«Immaginavo qualcosa di meglio quando ho vista la grande réclame che si è fatta per quesa film. Ed il nome della Casa torinese me ne dava buon affidamento. Invece, mi dispiace dirlo, ha provato una grande delusione. Film rivelatore è un lavoro stiracchiato e vuoto. Al giorno d’oggi, per cercare la novità e la nota toccante, è invalso l’uso di introdurre nelle films scene svolte fra animali feroci. Tutti i gusti son gusti, e se il lavoro è ben fatto, anche le bestie (parlo... degli animali feroci) possono... degnamente concorrere a svolgere l’azione. Ma in questo lavoro sono invece gli artisti che concorrono a svolgere l’azione, la quale pare scritta appositamente per la bestia (un bel leone, non c’è che dire). I nostri maestri, quali Verdi, Rossini, ecc., non scrivevano le loro opere appositamente per quel dato cantante? Così
la Casa editrice di questa film, trovandosi in possesso di un bel leone, ha creduto bene di utilizzarlo, intessendo, con le dovute cautele s’intende, intorno alla maestà feroce dell’animale, una serie di scene poco interessanti, riscuotendo l’ammirazione di qualche donna del popolo e di qualche bambino. Il soggetto dunque è poca cosa. Lo svolgimento pure ha qualche grave difetto. Sorprendente la calma dell’operatore Tilly, il quale, con un’audacia degna di miglior causa, si arrampica su un albero in attesa di poter ritrarre la scena della caccia al leone, mentre con ammirevole fiaccane discende quando deve accorrere in aiuto di Des Lys, mortalmente ferito. [...] Aveva forse paura che chinandosi, i calzoni gli prendessero una brutta piega? E perché non si cura anche del compagno di Des Lys, anch’esso colpito mortalmente? Forse perché è un personaggio secondario nell’azione? [...] La parte fotografica, buona nella prima parte, lascia assai a desiderare nelle altre due, specie negli esterni. Il lavoro appartiene alla serie “Serena”, ma è troppo misera l’azione del protagonista perché il Serena vi potesse fare sfoggio delle sue doti di buon attore. Ad ogni modo la sua interpretazione e quella della signorina Jacobini hanno contribuito a rendere meno pesante il lavoro» (Reffe, “La Vita Cinematografica”, a. V, nn. 30/31, 15-22.8.1914).

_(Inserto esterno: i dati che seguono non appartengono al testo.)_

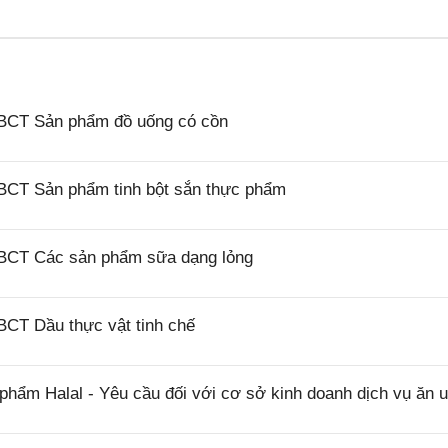
/BCT Sản phẩm đồ uống có cồn
BCT Sản phẩm tinh bột sắn thực phẩm
/BCT Các sản phẩm sữa dạng lỏng
BCT Dầu thực vật tinh chế
hẩm Halal - Yêu cầu đối với cơ sở kinh doanh dịch vụ ăn 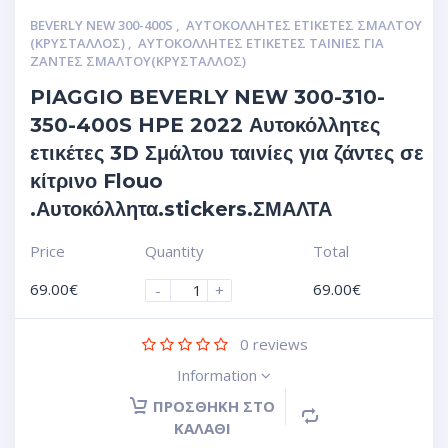
BEVERLY NEW 300-400S
,
ΑΥΤΟΚΌΛΛΗΤΕΣ ΕΤΙΚΈΤΕΣ ΣΜΆΛΤΟΥ
(ΚΡΥΣΤΑΛΛΟΣ)
,
ΑΥΤΟΚΌΛΛΗΤΕΣ ΕΤΙΚΈΤΕΣ ΤΑΙΝΊΕΣ ΓΙΑ
ΖΆΝΤΕΣ ΣΜΆΛΤΟΥ(ΚΡΎΣΤΑΛΛΟΣ)
PIAGGIO BEVERLY NEW 300-310-
350-400S HPE 2022 Αυτοκόλλητες
ετικέτες 3D Σμάλτου ταινίες για ζάντες σε
κίτρινο Flouo
.Αυτοκόλλητα.stickers.ΣΜΑΛΤΑ
Price
Quantity
Total
69.00
€
69.00
€
-
+
0
reviews
Information
ΠΡΟΣΘΉΚΗ ΣΤΟ
ΚΑΛΆΘΙ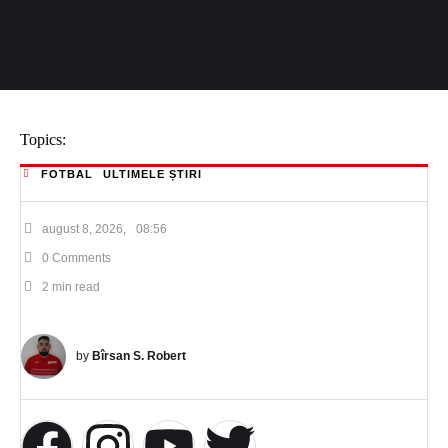
Topics:
FOTBAL
ULTIMELE ȘTIRI
august 8, 2026
,
08:56
0
 Comments
2
 min read
by 
Bîrsan S. Robert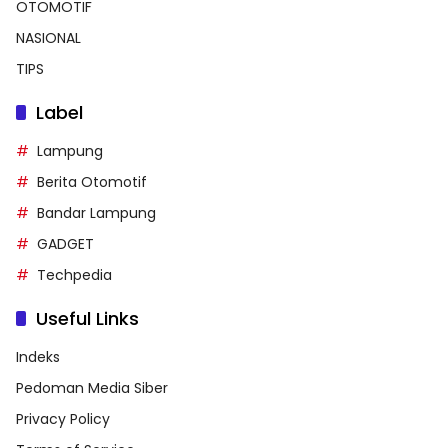
OTOMOTIF
NASIONAL
TIPS
Label
Lampung
Berita Otomotif
Bandar Lampung
GADGET
Techpedia
Useful Links
Indeks
Pedoman Media Siber
Privacy Policy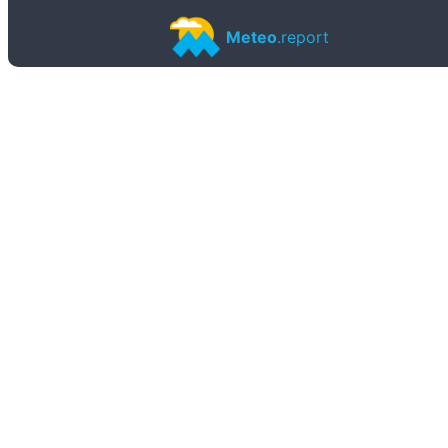
Meteo
.report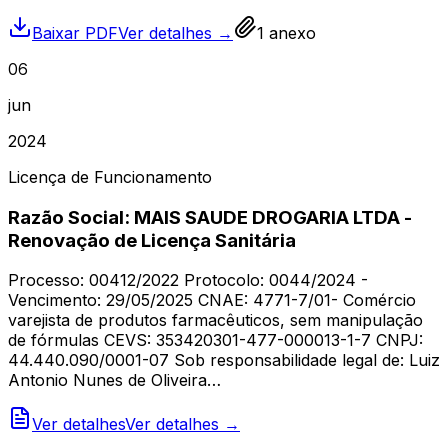
Baixar PDF
Ver detalhes →
1
anexo
06
jun
2024
Licença de Funcionamento
Razão Social: MAIS SAUDE DROGARIA LTDA -
Renovação de Licença Sanitária
Processo: 00412/2022 Protocolo: 0044/2024 -
Vencimento: 29/05/2025 CNAE: 4771-7/01- Comércio
varejista de produtos farmacêuticos, sem manipulação
de fórmulas CEVS: 353420301-477-000013-1-7 CNPJ:
44.440.090/0001-07 Sob responsabilidade legal de: Luiz
Antonio Nunes de Oliveira…
Ver detalhes
Ver detalhes →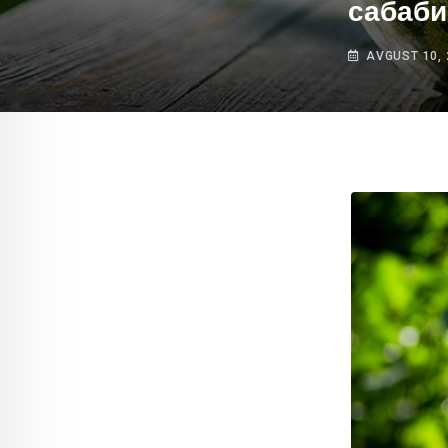
сабаби
AVGUST 10,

«Un dramma aristocratico, ma privo d’una certa originalità, e che merita lode per vivezza coreografica di quadri pittoreschi ed emozionanti, come a citarne uno, la caccia al leone, e questi pregi fanno dimenticare alcuni nei che vanno tuttavia segnalati, come ad esempio la troppo evidente rassomiglianza da parere quasi identità di mobilio di due diversi appartamenti; nonché l’abbigliamento non troppo adatto ad una nobile signorina indossato dalla protagonista. Lodevole interprete per distinzione e verità l’attore principale» (E. Bersten, “Il Maggese Cinematografico”, a. II, n. 17, 15.10.1914).